Dün Çanakkale bizim için dünyanın sınırlarını yeniden çizdiren kutlu bir zaferi ifade etmişti. Bugün aynı ruhla etkin bir diplomasi yürüterek yakın çevremizden gönül coğrafyalarımıza ve oradan kardeş coğrafyalara kadar uzanan devasa bir coğrafyanın meseleleriyle hemhal olmaya başladık. Öyle ki bu coğrafyalarda yaşanan her gelişme artık bizim de gündemimizde doğrudan yer alıyor.
Dün Çanakkale, vatanımız için yeni bir dönüm noktası olmuştu.
Orada büyük bir millet şaha kalkmış, Yiğit Mehmetçikler yüreklerinde filizlenen vatan aşkı ve sarsılmaz imanlarıyla dünyanın süper güçlerine meydan okumuştu. Bugün genç mühendis ve teknisyenlerimiz üretmeye başladıkları savunma sanayi ürünleriyle ülkemize dayatılan yaptırım ve ambargoları kırıp parçalamanın yanında bu alanda ülkemizi dünyada söz sahibi bir konuma yükseltmeyi başardılar.
Dün Çanakkale ruhunun tesiriyle Seyit Onbaşı’nın 276 kiloluk top mermisini sırtladığı yerde bugün gencecik mühendislerimiz 36 ton kalkış kapasitesine sahip Milli Muharip Uçağımız KAAN’ı maharetle omuzlayıp göklere kanatlandırıyor. Yine dün Müstecib Onbaşı’nın Çanakkale’de birçok denizaltıyı boğazın azgın sularına gömüşüne nazire edercesine bugün savunma sanayi kuruluşlarımız ele ele vererek savaş gemileri, firkateynler, denizaltılar, torpidolar ve her türlü insanlı-insansız deniz aracını üretiyor.
Dünyanın en pahalı toprakları bizim topraklarımızdır.
Çünkü bu toprakların her karışı ecdadımızın kanlarıyla sulanmıştır. Ve şehitlerimiz bu topraklar için canlarını mallarını, gözlerini kırpmadan feda etmişlerdir. Bu yüzden Çanakkale”de her Türk vatandaşından bir parça vardır. Hiç hatırdan çıkarmamalı ki geçmişini unutan milletler dağılmaya ve parçalanmaya mahkûmdur. Birlik ve beraberlik içinde olan milletlere gelince, onlara hiçbir güç boyun eğdiremez.
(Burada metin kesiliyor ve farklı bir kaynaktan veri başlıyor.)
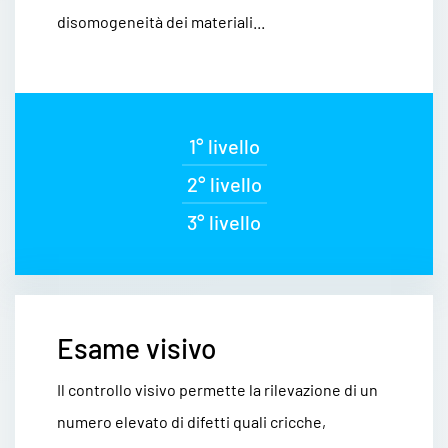
disomogeneità dei materiali...
1° livello
2° livello
3° livello
Esame visivo
Il controllo visivo permette la rilevazione di un
numero elevato di difetti quali cricche,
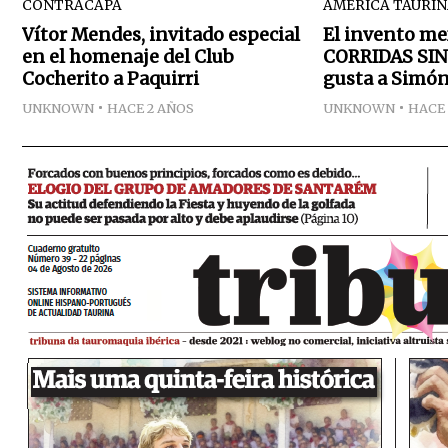
CONTRACAPA
AMÉRICA TAURI
Vítor Mendes, invitado especial
El invento me
en el homenaje del Club
CORRIDAS SIN
Cocherito a Paquirri
gusta a Simón
UNKNOWN
HACE 2 AÑOS
UNKNOWN
HACE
Bugün hem Çanakkale’nin hem de milletimizin ortak duygusunu terennüm eden yeniden diriliş ve var oluş belgesi olan İstiklal Marşı’mızın işaret ettiği ruhla Terörsüz Türkiye”nin temelleri atılıyor, tam bağımsız yarınların kaldırım taşları döşeniyor.
İstiklal Marşı bizim için milletimizin öz benliğini, değerlerini, yüceliklerini, güzelliklerini dile getiren milli bir yemindir adeta. Bu marşta tarihimizin, medeniyet ve milletimizin binlerce yıllık hafızası canlı tutulmuş, geleceğe dair hedef ve umutlarımız gür bir sedayla dile getirilmiştir. Milletimizin tarihin en trajik günlerini yaşadığı, korku ile ümit ve ümitsizliğin, zafer ile sevincin ve hüznün birbirine karıştığı yeis günlerinde “Korkma” diye haykıran yiğit bir sesin bugüne ulaşan yankısıyla güçlü yarınlar için korkmadan önemli adımlar atılmakta, pek çok alanda geleceğe dair umutlar yeşertilmektedir.
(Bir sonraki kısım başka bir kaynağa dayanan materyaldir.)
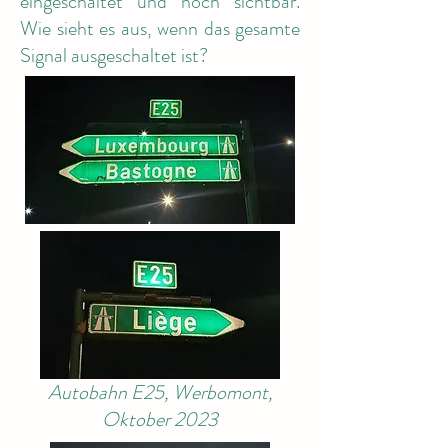
eingeschaltet und noch sichtbar.
Wie sieht es aus, wenn das gesamte
Signal ausgeschaltet ist?
Autobahn E25, Werbomont,
Oktober 2023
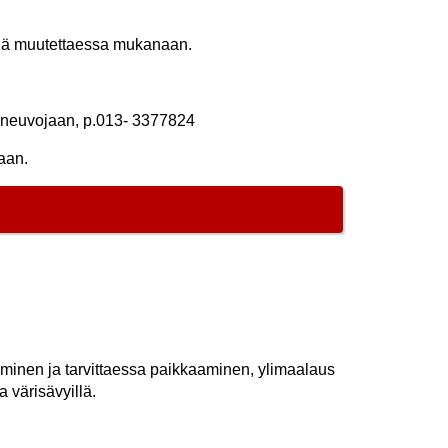
edä muutettaessa mukanaan.
eluneuvojaan, p.013- 3377824
taan.
aminen ja tarvittaessa paikkaaminen, ylimaalaus
a värisävyillä.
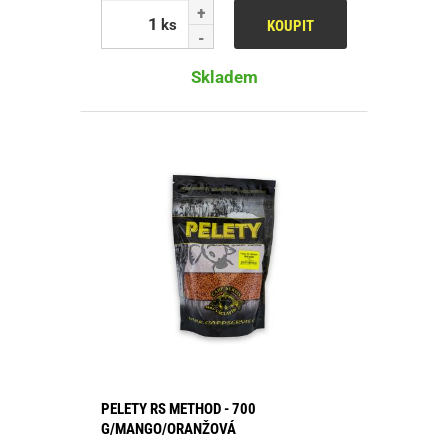
ks
KOUPIT
Skladem
PELETY RS METHOD - 700
G/MANGO/ORANŽOVÁ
Ülkemizin bütün renklerinin sırt sırta vererek kazandığı Çanakkale Zaferi ile bu aziz milletin ölüm-kalım çağının özgürlük ve kahramanlık destanı olan İstiklal Marşımızın gür ışığı önümüzü aydınlatmaya devam ediyor.
Bugün Çanakkale ve Kurtuluş Savaşı’nda omuz omuza vererek kahramanlık destanı olduğu kadar birlik ve beraberlik destanı da yazan Giresun’dan, Elazığ’dan, Van’dan, Yozgat’tan, Şanlı Urfa’dan, Erzurum’dan ve ülkenin her bir vilayetinden evlatlarımız şehitliklerimizde kucak kucağa yatıyorlar. Tarihin kırılma noktalarında bu zaferleri birbirimize kenetlenerek elde ettik.
Eğer yarınları da yeni zaferlerle taçlandırmak istiyorsak bu ruhu diri tutmaktan başka çaremiz yok.